I used to pass this building by sometimes in the late 1980s while I lived in Terre Haute. It contained an auto-repair shop then. What a dump it was. I remember it being painted yellow, which you could see only through the black grime that coated it.
This whole part of town was grimy then. It looked to me like some sort of industry had been here around this intersection of Poplar Avenue and Ninth Street. But that was long ago and no great use of the buildings had since been found.
The auto shop went out and by the early 1990s, and the building was been refreshed with a coat of paint and the words “E. Bleemel Flour and Feed” painted in the space above the shop windows. The first floor had become an antique shop; E. Bleemel, I learned, built this building and operated his business out of it for many years.

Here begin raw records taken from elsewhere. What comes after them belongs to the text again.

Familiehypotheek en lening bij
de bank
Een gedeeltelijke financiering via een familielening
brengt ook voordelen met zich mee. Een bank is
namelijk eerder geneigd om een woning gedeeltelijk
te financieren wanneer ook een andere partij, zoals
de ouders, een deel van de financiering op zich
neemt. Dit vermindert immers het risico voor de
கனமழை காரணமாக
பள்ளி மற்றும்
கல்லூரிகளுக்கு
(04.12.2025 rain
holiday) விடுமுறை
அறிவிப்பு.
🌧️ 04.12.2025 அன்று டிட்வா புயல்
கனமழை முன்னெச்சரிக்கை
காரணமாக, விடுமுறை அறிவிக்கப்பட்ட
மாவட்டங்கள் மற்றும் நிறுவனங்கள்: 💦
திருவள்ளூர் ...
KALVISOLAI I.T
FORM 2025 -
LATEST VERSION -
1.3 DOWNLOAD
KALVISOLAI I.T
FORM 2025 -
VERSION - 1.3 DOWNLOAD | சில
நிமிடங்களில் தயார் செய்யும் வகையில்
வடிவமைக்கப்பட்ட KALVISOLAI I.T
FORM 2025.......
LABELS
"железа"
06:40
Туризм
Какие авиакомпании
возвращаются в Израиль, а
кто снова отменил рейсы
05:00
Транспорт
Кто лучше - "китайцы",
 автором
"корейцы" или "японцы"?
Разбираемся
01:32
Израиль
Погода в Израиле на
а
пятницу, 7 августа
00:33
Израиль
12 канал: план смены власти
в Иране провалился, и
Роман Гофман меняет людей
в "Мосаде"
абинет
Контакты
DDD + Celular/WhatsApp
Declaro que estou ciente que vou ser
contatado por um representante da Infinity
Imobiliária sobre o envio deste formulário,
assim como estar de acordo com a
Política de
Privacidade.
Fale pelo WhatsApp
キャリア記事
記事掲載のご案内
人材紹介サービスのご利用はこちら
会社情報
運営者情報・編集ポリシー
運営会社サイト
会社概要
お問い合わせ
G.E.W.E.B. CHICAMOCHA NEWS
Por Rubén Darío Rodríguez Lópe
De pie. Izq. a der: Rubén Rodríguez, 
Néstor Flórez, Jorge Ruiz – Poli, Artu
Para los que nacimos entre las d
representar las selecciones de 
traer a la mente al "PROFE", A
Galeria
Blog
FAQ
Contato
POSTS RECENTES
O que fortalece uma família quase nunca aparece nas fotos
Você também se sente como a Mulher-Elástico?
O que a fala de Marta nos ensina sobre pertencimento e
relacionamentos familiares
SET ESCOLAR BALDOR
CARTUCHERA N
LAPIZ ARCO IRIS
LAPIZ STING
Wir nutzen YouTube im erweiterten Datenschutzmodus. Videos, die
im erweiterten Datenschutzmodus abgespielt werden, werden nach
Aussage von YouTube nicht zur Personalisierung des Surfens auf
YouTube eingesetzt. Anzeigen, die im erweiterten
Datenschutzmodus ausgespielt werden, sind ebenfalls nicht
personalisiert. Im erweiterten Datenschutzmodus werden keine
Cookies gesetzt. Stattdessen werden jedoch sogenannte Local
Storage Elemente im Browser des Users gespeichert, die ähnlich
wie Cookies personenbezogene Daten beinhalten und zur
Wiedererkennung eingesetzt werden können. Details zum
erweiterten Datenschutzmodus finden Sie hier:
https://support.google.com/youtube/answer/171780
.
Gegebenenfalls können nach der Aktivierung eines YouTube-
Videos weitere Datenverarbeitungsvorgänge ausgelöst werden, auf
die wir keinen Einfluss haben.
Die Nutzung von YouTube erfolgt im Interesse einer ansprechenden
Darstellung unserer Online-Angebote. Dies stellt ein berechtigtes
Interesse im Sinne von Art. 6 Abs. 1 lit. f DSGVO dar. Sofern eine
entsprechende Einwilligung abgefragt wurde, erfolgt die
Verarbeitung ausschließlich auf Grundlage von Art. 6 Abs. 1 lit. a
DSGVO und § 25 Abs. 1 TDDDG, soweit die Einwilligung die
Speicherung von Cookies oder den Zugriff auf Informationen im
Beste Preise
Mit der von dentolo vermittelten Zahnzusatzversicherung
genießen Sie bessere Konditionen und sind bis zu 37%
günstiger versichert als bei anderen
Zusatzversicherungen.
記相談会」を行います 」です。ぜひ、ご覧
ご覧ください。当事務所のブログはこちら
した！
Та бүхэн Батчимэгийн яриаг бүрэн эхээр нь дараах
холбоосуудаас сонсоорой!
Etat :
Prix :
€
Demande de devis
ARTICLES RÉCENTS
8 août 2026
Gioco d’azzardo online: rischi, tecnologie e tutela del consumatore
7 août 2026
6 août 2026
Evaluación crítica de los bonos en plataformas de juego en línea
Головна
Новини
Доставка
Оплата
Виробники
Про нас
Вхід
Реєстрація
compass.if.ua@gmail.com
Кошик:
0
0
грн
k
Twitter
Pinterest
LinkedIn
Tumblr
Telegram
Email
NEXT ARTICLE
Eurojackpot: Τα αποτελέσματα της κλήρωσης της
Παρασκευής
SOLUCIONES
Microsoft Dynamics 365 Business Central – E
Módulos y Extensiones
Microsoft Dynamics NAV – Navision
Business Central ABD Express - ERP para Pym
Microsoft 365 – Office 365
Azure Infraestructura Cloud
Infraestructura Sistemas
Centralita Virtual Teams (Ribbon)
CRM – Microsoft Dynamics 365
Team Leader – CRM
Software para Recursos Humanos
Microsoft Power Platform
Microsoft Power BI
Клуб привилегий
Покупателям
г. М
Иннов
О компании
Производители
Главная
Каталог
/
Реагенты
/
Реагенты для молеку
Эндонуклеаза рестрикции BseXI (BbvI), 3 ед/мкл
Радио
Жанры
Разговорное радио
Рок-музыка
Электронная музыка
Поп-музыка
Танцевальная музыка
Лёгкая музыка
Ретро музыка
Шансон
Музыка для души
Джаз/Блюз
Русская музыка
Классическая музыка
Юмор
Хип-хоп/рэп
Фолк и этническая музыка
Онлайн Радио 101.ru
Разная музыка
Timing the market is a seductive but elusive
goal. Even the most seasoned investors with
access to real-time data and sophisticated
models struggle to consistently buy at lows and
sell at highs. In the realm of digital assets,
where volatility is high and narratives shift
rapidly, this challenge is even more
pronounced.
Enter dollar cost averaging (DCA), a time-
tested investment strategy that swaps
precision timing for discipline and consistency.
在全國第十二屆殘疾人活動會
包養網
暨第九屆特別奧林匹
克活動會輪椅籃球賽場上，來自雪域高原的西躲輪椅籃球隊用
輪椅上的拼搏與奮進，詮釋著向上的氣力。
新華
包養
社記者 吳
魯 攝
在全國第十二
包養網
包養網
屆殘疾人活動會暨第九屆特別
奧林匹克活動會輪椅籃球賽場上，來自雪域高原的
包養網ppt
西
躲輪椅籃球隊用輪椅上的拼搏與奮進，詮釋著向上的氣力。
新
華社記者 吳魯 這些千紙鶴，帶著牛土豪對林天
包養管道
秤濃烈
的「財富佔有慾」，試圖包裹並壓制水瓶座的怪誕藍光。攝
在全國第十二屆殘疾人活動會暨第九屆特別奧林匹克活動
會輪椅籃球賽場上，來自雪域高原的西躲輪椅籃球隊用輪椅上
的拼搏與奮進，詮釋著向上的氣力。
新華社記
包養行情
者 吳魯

When I visited Terre Haute on this autumn day in 2008, the building had received an even better exterior refresh. I couldn’t tell for sure what it was being used for, but I could see that the building next door was now M. Mogger’s Pub. I was pleased to see this old building continuing to look good.
But I didn’t know its history. In the 1980s there was no Google to research this dingy part of town. But there is now, and what I learned is fascinating.
This building was built in 1837, which is mighty, mighty old for any structure in Indiana. It’s rare to find buildings built before about 1850 here.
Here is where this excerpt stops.